* _Problem statement_
Please copy every line from the following entries in which the word "Arena" appears.

++++ Available data

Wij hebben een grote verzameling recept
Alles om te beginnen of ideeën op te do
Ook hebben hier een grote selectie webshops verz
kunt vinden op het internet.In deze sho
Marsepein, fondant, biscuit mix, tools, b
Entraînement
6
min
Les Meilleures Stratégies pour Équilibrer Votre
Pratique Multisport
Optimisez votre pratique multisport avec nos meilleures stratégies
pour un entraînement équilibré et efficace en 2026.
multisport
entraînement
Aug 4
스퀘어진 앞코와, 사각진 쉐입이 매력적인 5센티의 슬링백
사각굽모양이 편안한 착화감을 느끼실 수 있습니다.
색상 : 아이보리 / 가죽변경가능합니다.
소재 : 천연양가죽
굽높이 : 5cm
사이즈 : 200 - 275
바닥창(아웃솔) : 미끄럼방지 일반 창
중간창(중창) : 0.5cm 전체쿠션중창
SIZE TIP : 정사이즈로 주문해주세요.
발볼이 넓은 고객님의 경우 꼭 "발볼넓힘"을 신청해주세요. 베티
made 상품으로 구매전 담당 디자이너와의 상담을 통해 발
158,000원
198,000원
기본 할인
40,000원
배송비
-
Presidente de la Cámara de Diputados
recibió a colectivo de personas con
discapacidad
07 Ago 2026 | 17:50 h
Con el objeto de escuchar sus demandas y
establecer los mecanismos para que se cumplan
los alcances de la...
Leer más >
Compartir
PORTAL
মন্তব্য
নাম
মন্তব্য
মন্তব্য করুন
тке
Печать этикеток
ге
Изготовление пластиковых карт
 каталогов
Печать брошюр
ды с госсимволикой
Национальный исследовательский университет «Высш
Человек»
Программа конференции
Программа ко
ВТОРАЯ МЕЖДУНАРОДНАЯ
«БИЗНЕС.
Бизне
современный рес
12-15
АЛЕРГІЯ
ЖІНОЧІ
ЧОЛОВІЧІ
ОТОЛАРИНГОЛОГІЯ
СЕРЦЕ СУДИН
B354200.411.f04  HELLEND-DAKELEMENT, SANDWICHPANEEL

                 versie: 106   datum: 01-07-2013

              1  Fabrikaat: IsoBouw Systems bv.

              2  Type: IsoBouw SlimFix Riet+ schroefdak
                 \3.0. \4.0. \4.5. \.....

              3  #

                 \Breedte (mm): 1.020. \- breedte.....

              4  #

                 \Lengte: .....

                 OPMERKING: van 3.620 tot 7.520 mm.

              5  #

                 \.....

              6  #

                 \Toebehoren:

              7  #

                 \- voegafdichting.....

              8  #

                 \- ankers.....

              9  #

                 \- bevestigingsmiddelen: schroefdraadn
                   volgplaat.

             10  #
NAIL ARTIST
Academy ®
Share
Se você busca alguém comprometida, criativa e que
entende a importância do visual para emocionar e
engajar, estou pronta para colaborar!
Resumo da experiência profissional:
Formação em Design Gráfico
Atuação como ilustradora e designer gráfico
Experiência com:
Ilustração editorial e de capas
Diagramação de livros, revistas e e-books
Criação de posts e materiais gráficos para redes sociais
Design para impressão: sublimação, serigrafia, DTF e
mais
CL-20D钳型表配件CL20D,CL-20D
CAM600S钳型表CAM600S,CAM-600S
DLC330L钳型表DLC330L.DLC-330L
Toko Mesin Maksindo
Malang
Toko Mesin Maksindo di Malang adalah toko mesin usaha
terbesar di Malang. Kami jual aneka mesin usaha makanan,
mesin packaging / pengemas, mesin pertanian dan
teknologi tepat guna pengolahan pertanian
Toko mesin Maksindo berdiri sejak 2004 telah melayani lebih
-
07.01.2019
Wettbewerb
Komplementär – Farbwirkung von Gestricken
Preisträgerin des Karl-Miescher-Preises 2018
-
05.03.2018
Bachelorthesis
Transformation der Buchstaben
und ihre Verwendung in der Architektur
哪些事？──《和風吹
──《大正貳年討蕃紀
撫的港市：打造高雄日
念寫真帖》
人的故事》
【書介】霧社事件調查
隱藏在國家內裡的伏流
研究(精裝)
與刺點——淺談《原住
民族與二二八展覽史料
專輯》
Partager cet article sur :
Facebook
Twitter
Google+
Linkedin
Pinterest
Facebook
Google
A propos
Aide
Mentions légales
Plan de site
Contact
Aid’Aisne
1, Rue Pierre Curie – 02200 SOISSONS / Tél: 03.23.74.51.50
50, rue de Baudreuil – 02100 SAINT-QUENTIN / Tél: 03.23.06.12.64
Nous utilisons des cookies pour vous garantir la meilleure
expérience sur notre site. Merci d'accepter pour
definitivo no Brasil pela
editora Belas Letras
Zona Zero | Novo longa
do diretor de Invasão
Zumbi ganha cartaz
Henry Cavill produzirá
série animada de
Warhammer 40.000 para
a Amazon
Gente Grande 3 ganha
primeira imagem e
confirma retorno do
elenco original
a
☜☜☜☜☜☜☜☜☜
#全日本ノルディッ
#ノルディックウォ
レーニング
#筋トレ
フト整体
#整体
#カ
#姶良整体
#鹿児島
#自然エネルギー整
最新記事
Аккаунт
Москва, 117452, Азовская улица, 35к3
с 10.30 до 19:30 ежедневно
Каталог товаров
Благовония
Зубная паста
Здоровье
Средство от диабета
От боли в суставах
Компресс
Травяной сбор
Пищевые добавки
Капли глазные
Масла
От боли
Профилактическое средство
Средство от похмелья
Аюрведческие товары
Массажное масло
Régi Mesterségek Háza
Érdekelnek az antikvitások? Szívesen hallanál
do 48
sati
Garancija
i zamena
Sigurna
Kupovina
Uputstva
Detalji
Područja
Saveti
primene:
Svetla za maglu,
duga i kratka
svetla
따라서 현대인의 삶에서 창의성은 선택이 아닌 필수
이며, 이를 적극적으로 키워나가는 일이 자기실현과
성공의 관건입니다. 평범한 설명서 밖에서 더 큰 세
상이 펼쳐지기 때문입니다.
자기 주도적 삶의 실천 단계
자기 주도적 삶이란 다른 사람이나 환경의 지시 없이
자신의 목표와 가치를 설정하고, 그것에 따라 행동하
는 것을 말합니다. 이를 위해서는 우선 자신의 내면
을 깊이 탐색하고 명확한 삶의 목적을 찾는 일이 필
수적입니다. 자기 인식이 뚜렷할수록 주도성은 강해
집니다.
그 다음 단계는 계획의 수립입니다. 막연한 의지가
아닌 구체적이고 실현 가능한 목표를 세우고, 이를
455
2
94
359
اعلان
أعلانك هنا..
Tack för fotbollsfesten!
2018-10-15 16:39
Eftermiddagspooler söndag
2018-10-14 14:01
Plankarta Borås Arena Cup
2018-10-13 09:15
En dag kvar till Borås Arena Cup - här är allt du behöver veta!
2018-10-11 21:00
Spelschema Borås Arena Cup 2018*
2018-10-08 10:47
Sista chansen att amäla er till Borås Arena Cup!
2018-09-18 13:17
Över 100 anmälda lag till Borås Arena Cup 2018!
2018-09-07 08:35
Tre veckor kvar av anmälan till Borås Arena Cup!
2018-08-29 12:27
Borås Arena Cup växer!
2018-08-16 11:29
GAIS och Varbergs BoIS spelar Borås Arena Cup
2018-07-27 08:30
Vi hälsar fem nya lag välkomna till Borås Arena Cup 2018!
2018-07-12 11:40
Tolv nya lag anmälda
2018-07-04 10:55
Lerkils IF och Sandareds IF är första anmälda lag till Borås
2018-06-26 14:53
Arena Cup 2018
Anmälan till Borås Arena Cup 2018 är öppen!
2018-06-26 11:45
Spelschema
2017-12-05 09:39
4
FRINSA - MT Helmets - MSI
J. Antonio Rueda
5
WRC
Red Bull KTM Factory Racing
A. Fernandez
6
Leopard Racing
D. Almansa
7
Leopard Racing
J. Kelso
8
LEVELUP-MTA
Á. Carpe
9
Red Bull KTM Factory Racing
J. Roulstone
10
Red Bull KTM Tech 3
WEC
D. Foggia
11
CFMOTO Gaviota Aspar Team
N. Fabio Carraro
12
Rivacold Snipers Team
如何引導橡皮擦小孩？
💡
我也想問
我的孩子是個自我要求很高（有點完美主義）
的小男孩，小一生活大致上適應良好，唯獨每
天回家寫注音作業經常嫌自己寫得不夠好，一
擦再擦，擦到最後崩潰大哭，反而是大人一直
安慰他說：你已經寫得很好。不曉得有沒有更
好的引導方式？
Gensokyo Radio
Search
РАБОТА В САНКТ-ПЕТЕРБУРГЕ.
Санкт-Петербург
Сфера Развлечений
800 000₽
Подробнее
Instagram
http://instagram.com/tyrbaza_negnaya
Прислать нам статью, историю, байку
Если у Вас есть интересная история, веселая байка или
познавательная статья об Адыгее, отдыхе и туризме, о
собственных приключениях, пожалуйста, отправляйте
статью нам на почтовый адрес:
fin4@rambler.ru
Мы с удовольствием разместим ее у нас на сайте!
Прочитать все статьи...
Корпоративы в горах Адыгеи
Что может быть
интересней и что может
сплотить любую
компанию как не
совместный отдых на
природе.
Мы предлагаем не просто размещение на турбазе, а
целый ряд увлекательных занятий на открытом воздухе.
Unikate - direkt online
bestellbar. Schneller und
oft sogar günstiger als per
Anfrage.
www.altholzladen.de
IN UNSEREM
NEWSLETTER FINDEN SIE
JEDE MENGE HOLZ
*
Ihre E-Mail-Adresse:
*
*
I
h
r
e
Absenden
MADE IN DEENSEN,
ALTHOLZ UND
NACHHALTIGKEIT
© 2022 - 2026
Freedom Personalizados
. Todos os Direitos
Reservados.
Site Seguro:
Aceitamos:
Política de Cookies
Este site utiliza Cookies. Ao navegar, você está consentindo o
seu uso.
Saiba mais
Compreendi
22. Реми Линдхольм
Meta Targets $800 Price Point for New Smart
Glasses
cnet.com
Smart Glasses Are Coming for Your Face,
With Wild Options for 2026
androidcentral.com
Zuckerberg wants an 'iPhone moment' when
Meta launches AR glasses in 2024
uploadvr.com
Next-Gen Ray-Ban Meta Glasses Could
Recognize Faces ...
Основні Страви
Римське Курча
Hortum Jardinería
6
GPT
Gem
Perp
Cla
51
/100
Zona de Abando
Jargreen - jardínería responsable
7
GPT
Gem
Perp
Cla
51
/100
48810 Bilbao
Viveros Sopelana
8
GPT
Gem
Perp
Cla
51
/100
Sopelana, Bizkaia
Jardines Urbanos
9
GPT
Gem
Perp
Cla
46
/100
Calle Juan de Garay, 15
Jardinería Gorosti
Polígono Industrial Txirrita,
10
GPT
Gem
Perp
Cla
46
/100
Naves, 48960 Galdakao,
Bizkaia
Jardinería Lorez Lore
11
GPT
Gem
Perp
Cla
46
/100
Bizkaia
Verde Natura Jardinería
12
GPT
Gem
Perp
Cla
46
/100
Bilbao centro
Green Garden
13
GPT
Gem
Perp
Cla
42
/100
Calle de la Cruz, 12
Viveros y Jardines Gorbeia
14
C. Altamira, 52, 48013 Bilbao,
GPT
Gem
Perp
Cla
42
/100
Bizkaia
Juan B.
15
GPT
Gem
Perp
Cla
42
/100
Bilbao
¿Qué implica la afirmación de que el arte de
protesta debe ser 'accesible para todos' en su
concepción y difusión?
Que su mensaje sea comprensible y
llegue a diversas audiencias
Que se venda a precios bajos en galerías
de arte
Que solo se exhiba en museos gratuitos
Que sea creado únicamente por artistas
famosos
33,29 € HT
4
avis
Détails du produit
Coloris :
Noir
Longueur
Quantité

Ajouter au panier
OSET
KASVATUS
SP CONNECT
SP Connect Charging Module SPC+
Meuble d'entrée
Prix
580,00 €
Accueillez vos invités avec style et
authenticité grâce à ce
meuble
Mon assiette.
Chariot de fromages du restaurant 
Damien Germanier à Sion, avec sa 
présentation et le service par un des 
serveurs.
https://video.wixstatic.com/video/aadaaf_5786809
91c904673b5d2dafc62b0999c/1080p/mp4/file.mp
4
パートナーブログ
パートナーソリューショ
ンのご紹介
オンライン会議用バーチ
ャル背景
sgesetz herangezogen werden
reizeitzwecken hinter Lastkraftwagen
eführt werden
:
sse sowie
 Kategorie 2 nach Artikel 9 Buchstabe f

++++++++

* _Answer box_
Plankarta Borås Arena Cup
En dag kvar till Borås Arena Cup - här är allt du behöver veta!
Spelschema Borås Arena Cup 2018*
Sista chansen att amäla er till Borås Arena Cup!
Över 100 anmälda lag till Borås Arena Cup 2018!
Tre veckor kvar av anmälan till Borås Arena Cup!
Borås Arena Cup växer!
GAIS och Varbergs BoIS spelar Borås Arena Cup
Vi hälsar fem nya lag välkomna till Borås Arena Cup 2018!
Arena Cup 2018
Anmälan till Borås Arena Cup 2018 är öppen!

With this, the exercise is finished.